- [EXCERPTED RECORDS]:
================================

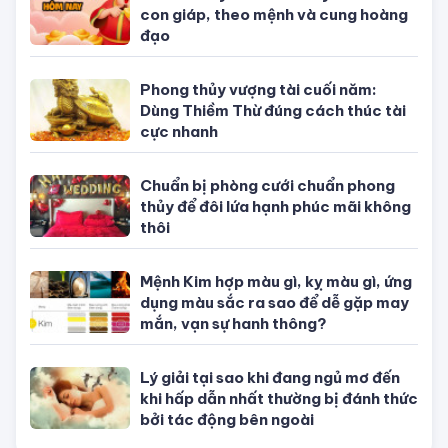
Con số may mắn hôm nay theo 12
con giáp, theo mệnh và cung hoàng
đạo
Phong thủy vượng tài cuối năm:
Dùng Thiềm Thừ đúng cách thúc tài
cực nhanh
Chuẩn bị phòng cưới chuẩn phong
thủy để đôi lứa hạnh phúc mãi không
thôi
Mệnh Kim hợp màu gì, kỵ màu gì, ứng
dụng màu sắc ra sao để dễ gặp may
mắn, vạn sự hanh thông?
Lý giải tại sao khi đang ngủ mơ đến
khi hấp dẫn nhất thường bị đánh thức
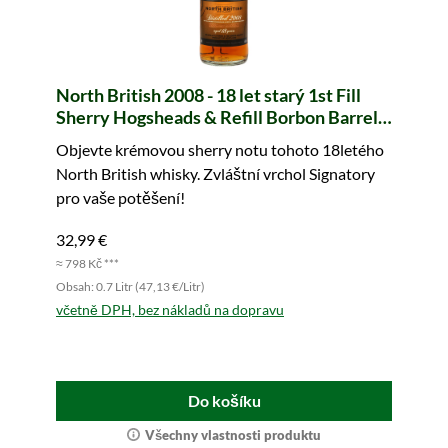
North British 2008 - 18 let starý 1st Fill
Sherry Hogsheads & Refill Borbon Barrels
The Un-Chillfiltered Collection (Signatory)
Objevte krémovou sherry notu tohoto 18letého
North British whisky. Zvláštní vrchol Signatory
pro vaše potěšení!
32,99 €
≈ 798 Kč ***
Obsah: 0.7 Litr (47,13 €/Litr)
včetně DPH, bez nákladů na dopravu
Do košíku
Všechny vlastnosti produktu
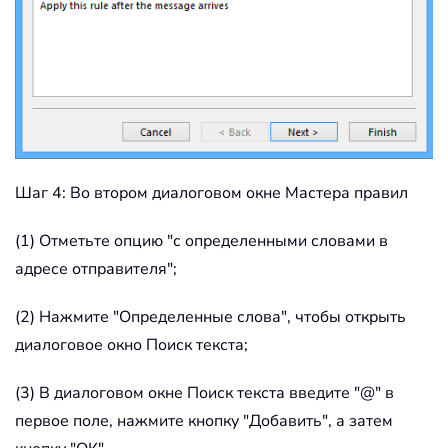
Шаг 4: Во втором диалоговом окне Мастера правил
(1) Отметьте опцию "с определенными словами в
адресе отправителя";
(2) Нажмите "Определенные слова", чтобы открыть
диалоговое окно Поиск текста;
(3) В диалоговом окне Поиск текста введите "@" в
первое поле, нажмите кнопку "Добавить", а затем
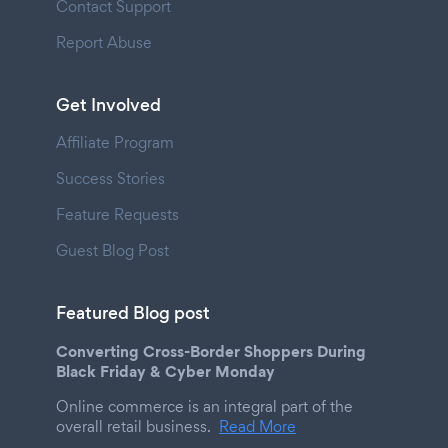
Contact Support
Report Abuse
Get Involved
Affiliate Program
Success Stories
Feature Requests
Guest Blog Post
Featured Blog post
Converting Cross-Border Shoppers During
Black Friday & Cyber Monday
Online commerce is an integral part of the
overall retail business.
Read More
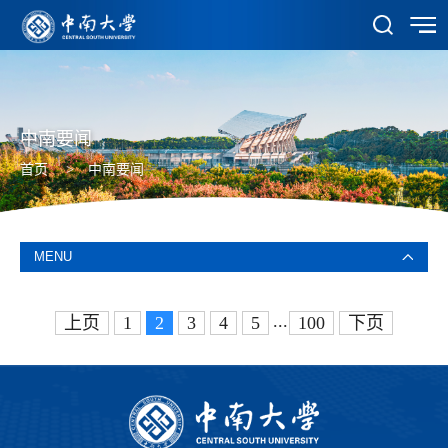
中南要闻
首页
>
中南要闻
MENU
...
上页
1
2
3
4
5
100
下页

================================

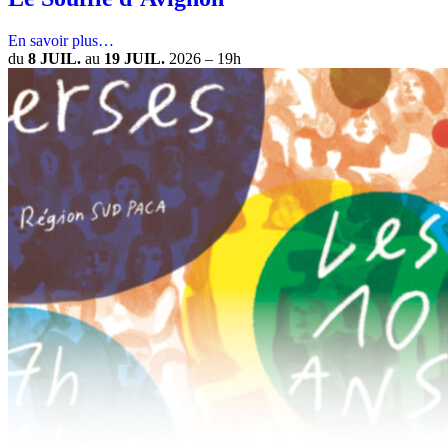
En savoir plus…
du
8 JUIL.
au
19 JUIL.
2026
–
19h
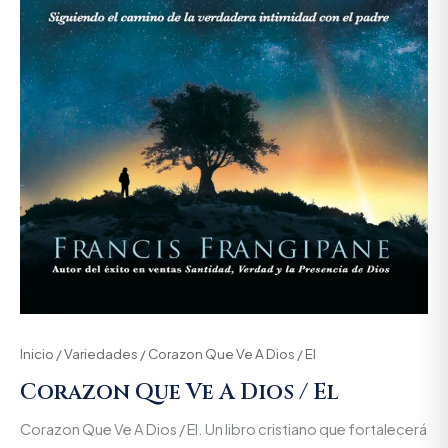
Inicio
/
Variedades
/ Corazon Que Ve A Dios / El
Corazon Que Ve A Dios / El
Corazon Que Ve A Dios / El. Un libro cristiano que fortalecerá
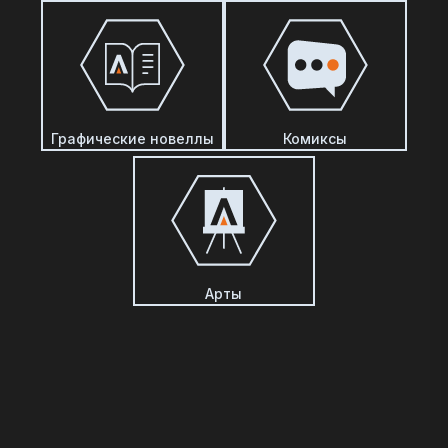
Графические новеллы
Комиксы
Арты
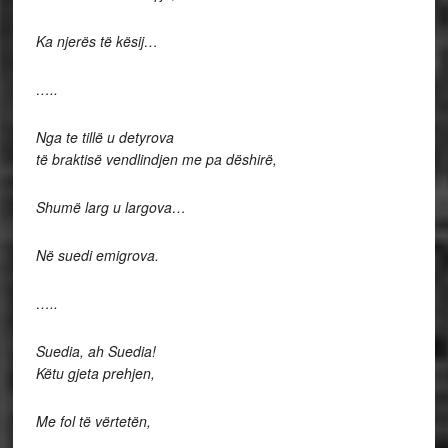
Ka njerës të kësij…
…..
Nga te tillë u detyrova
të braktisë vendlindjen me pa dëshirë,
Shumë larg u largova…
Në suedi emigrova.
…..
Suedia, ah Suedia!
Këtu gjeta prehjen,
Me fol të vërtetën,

================================

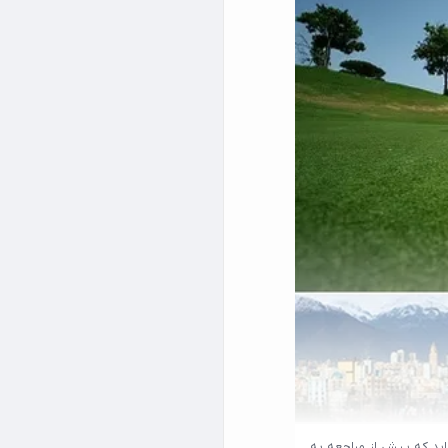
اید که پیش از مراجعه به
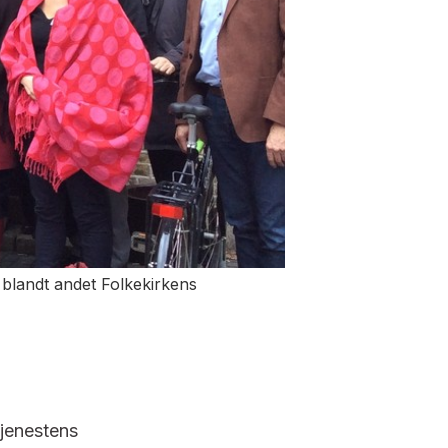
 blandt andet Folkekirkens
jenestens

================================

Wherever a line of the data above contains "Поиск", copy that line.

- [ANSWER FOR THIS EXERCISE]:
диалоговое окно Поиск текста;
(3) В диалоговом окне Поиск текста введите "@" в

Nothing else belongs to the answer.